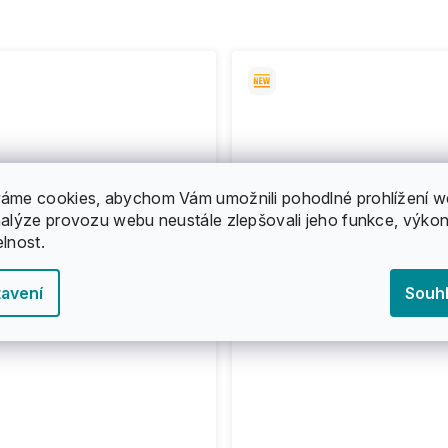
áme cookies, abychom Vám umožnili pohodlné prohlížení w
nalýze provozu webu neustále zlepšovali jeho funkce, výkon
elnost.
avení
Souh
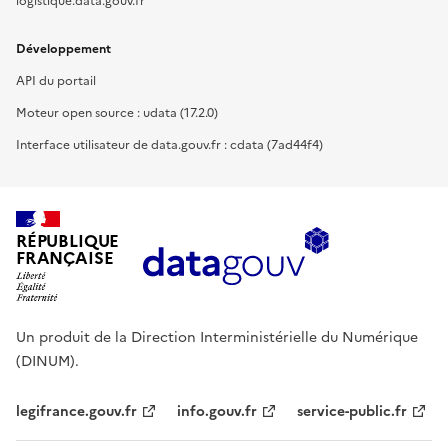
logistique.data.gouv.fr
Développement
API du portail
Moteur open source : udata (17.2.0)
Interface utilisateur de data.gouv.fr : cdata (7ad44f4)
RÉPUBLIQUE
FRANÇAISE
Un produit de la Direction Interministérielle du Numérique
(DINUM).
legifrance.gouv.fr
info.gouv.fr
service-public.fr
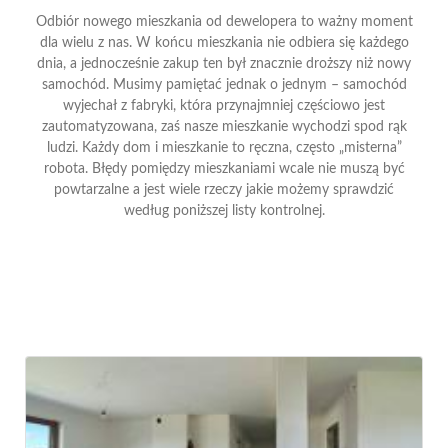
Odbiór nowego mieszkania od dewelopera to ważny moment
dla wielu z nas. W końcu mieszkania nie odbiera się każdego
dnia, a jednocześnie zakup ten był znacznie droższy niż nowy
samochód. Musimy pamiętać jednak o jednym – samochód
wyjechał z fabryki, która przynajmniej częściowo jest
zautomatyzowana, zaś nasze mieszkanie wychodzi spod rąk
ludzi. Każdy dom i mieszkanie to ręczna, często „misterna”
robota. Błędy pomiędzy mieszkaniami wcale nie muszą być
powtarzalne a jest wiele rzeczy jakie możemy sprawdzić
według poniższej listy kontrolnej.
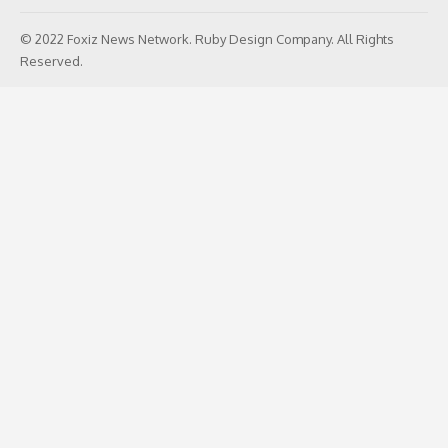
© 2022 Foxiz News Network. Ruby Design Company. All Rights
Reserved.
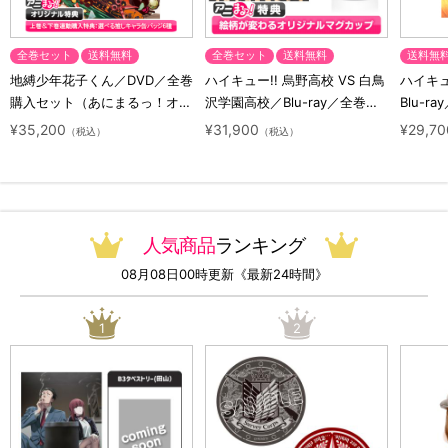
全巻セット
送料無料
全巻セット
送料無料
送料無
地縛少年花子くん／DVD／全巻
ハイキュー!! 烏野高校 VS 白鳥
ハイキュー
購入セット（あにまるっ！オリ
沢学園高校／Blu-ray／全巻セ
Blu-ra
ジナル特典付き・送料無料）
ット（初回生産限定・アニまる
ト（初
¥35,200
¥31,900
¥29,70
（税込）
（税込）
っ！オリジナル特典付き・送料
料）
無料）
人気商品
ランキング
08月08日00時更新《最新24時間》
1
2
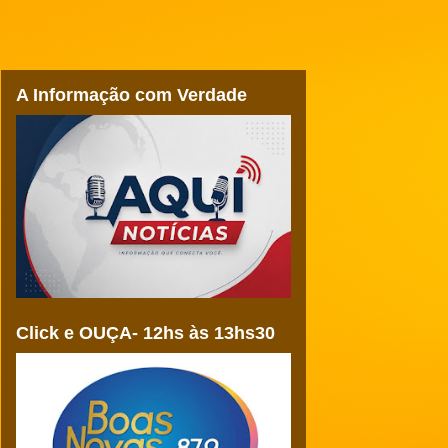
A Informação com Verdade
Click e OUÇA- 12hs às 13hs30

***

▸ EXERCISE OBJECTIVE
Note how many lines in the listing above contain the word "mieszkanie" and give only that number.

▸ SOLUTION FOR THIS PROBLEM
2